- Birth name: Andrew Henry Hilaire
- Born: February 1, 1899 New Orleans, Louisiana, U.S.
- Died: August 3, 1935 (aged 36) Chicago, Illinois, U.S.
- Genres: Jazz
- Instruments: Drums

= Andrew Hilaire =

American jazz drummer (1899–1935)

Andrew Henry Hilaire (February 1, 1899 – August 3, 1935) was an American jazz drummer active from the 1910s to early-1930s.

== Early life ==
Hilaire was born in New Orleans of a middle-class, Creole of color family that lived in the French Quarter. His family moved to Chicago in the 1910s. By 1917, he was touring Vaudeville with the Tennessee Ten jazz band, fronted by Florence Mills.

== Career ==
Hilaire was active in Chicago's "Roaring Twenties" music scene, playing with the bands of Lil Hardin Armstrong and Carroll Dickerson before eight years with Doc Cook.
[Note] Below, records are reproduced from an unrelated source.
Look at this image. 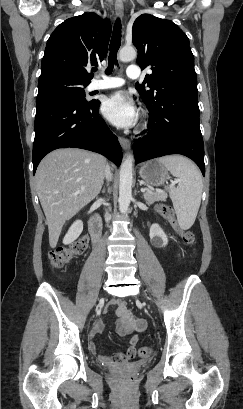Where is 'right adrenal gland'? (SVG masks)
Instances as JSON below:
<instances>
[{
    "mask_svg": "<svg viewBox=\"0 0 243 409\" xmlns=\"http://www.w3.org/2000/svg\"><path fill=\"white\" fill-rule=\"evenodd\" d=\"M102 193H105V189L102 190Z\"/></svg>",
    "mask_w": 243,
    "mask_h": 409,
    "instance_id": "obj_1",
    "label": "right adrenal gland"
}]
</instances>
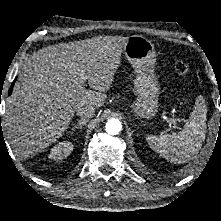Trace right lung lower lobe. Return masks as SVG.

He took part in various recording sessions during his time with the Doc Cook Orchestra, including with Freddie Keppard and as a member of Jelly Roll Morton's Red Hot Peppers.

In the 1930s, he played with Jerome Don Pasquall and Eddie South in addition to leading his own band.

== Personal life ==
During his life, Hilaire had trouble breathing due to either asthma or tuberculosis. He died at home in Chicago at the age of 36.